Earlier this week on the 8th, we celebrated a lesser known feast of St. Michael the Archangel, no longer on the liturgical calendar, which commemorates his appearance in a cave on Mount Gargano in Italy in the fifth century. We first posted this two years ago but wanted to share it with you again. Here is the story behind the feast, according to Dom Gueranger:
A celebrated apparition of the Archangel took place, under the Pontificate of Gelasius I, in Apulia, on the top of Mount Gargano, at whose foot lies the town of Siponto.
A bull belonging to a man who lived on the mountain, having strayed from the herd, was, after much searching, found hemmed fast in the mouth of a cave. One of its pursuers shot an arrow, with a view to rouse the animal by a wound; but the arrow rebounding struck him that sent it.
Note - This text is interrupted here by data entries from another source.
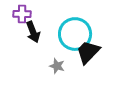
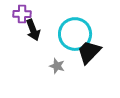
black arrow: moved 2 px up
black trapezoid: moved 1 px right
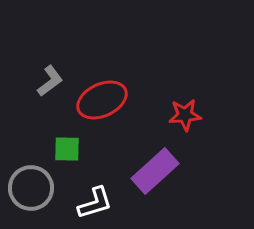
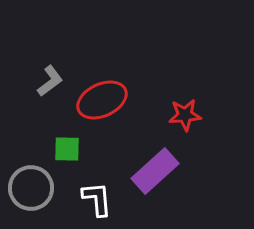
white L-shape: moved 2 px right, 4 px up; rotated 78 degrees counterclockwise
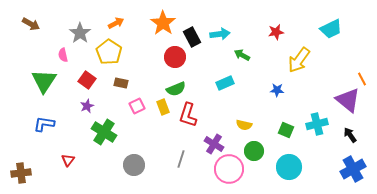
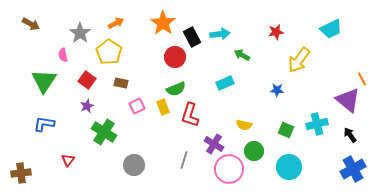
red L-shape: moved 2 px right
gray line: moved 3 px right, 1 px down
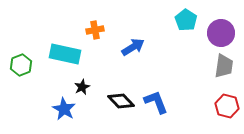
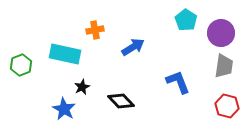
blue L-shape: moved 22 px right, 20 px up
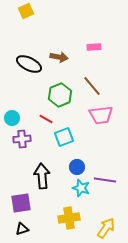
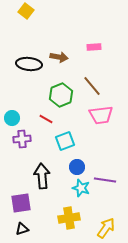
yellow square: rotated 28 degrees counterclockwise
black ellipse: rotated 20 degrees counterclockwise
green hexagon: moved 1 px right
cyan square: moved 1 px right, 4 px down
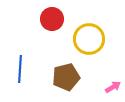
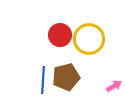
red circle: moved 8 px right, 16 px down
blue line: moved 23 px right, 11 px down
pink arrow: moved 1 px right, 1 px up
This circumstance excited so much fear in the bystanders and in them who heard of it, that no one dared to go near the cave. The inhabitants of Siponto, therefore, consulted the Bishop; he answered that in order to know God’s will, they must spend three days in fasting and prayer.
At the end of the three days, the Archangel Michael warned the Bishop that the place was under his protection, and that what had occurred was an indication of his will that God should be worshiped there, in honor of himself and the Angels. Whereupon the Bishop repaired to the cave, together with his people. They found it like a church in shape, and began to use it for the celebration of the divine offices. Many miracles were afterward wrought there. Not long after, Pope Boniface dedicated a church in honor of St. Michael in the great Circus of Rome, on the third of the Kalends of October (September 29), the day on which the Church celebrates the memory of all the Angels. But today’s Feast is kept in commemoration of the Apparition of St. Michael the Archangel.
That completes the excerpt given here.